CALIFORNIA INSURANCE BAD FAITH I PERSONAL INJURY I CIVIL LITIGATION – What is a Bad Faith Insurance Claim?

CALIFORNIA INSURANCE BAD FAITH I PERSONAL INJURY I CIVIL LITIGATION – What is a Bad Faith Insurance Claim?

November 27, 2019

What is a Bad Faith Insurance Claim?

When an individual purchases insurance from a carrier and is contractual insured, obligations are created.  These obligations include the “duty to defend” and the implied obligation of “good faith and fair dealing”.  These insurance covenants are triggered when a claim is made for a potentially covered risk or injury.  When a third party initiates a claim, the insurance carrier has an obligation to promptly and fairly investigate the claim in good faith and provide the insured with a legal defense.

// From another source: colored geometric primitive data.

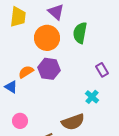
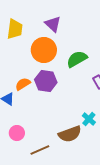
green semicircle: (80, 33) -> (77, 59), moved, turned 50
cyan cross: (92, 97) -> (89, 119), moved

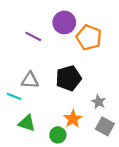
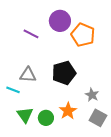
green triangle: (27, 123) -> (25, 115), turned 36
green circle: (58, 135) -> (46, 118), moved

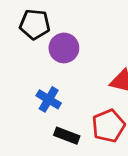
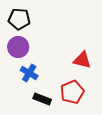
purple circle: (64, 48) -> (18, 47), moved

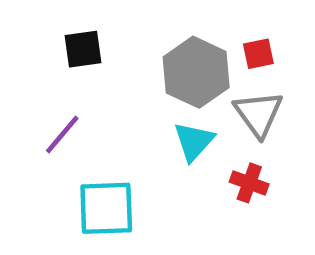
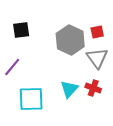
cyan triangle: (194, 141) -> (69, 89), moved

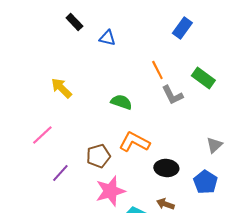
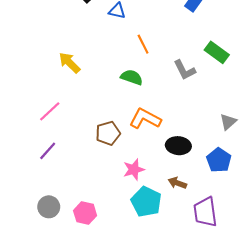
orange line: (157, 70) -> (143, 44), moved
purple line: (60, 173) -> (48, 151), moved
pink star: (110, 191) -> (134, 170), moved, size x0.7

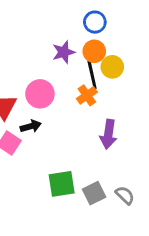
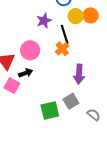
orange circle: (94, 51) -> (91, 15), moved
yellow circle: (112, 67) -> (76, 16), moved
gray square: (94, 193) -> (71, 101), moved

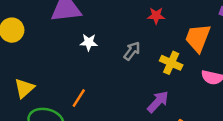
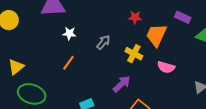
red star: (156, 16) -> (135, 17), moved
orange line: (79, 98) -> (68, 63), moved

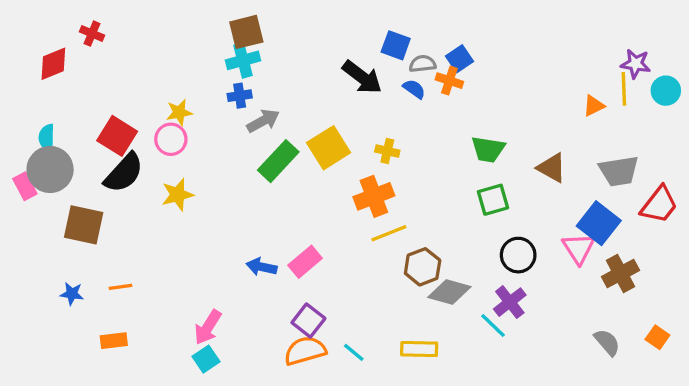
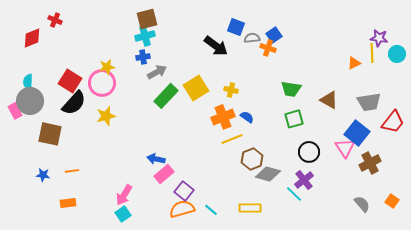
blue semicircle: (414, 89) -> (247, 117), moved
pink circle: (171, 139) -> (102, 83), size x1.4
pink rectangle: (305, 262) -> (164, 174), moved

If the insurance carrier fails to exercise reasonable care or unreasonably, acts or fails to act, in a manner that deprives the insured of the benefits afforded and bargained for under the insurance policy, the insurance carrier is in breach of their duty to defend and their implied covenant to act in good faith and fair dealing.  A bad faith insurance claim generally stems from this scenario.  When a carrier fails to defend and/or indemnify their insured this may constitute “bad faith” by the insurer.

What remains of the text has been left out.